Page-level text extractions:
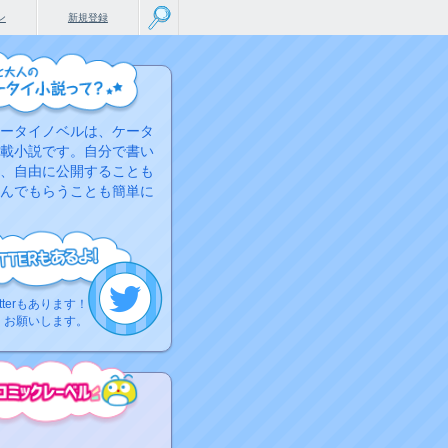
ン
新規登録
ータイノベルは、ケータ
載小説です。自分で書い
、自由に公開することも
んでもらうことも簡単に
tterもあります！
くお願いします。
こちらから
ミック作品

▶ [Task statement]
Print all records verbatim, excluding pictures.

▶ [Result]
ン
新規登録
ータイノベルは、ケータ
載小説です。自分で書い
、自由に公開することも
んでもらうことも簡単に
tterもあります！
くお願いします。
こちらから
ミック作品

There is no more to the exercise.